Which SD to use in z-test for proportion in population

I am testing the prediction ability of games in a league season and as a naive approach would like to check if the proportion of correctly predicted games is > 0.5 and statistically significant.
To achieve that - I sampled ~100 games for every season over few years and the corresponding predictions and now I have the proportions of predicted games for each season.

The Question:
My description above is analogous to a sample of 100 coin flips and I would like to test the hypothesis:
let p represent the proportion of correctly predicted games (win/lose)
H0: p = 0.5
H1: p > 0.5

Now, to calculate the appropriate z-value I would use the following formula: (sample proportion - expected proportion 0.5) / SE

My question is which is the appropriate SE to use here and why?
My options are:
1. I can calculate the SE by using sample SD and dividing it by sqrt(n) - which I understand is the case when we actually assume we don't know the actual distribution (P~binom(n, ?)) - but in that case it feels to me like the null hypothesis is wrong because it assumes the P~binom(n, 0.5)
2. I can calculate the SE by using theoretical SD and dividing it by sqrt(n) - which I understand is the case when I assume I actually know that the distribution is P~binom(n, 0.5).

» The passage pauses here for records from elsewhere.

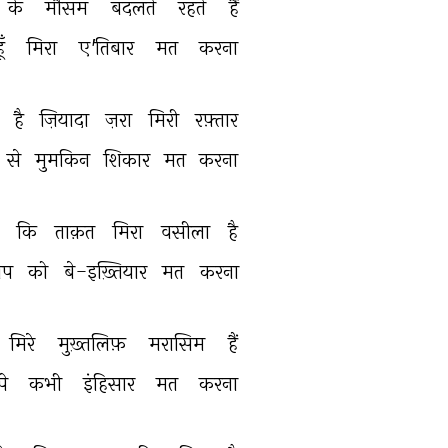
के 
मौसम 
बदलते 
रहते 
हैं 
ूँ 
मिरा 
ए'तिबार 
मत 
करना 
 
है 
ज़ियादा 
ज़रा 
मिरी 
रफ़्तार 
से 
मुमकिन 
शिकार 
मत 
करना 
 
कि 
ताक़त 
मिरा 
वसीला 
है 
प 
को 
बे-इख़्तियार 
मत 
करना 
मिरे 
मुख़्तलिफ़ 
मरासिम 
हैं 
पे 
कभी 
इंहिसार 
मत 
करना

However, according to all resources available I see that the first option is the one I should use.
Thank you all in advance :)
Last edited:
My understanding of a z-score is that it's a measurement of distance from the center of a bell curve to some sample point:
(sampleValue - expectedValue)

and the resulting distance is converted to another unit of measure, a count of standard deviations from expectedValue to sampleValue :
z-score = (sampleValue - expectedValue) / standardDeviation
Last edited:
I would use the standard deviation assumed under the null hypothesis i.e. sqrt(0.5(1-0.5)/n). This is because you are performing a hypothesis test and the distribution under the null is what you assume. The test statistic may show evidence against the null or not. It depends on the data of course.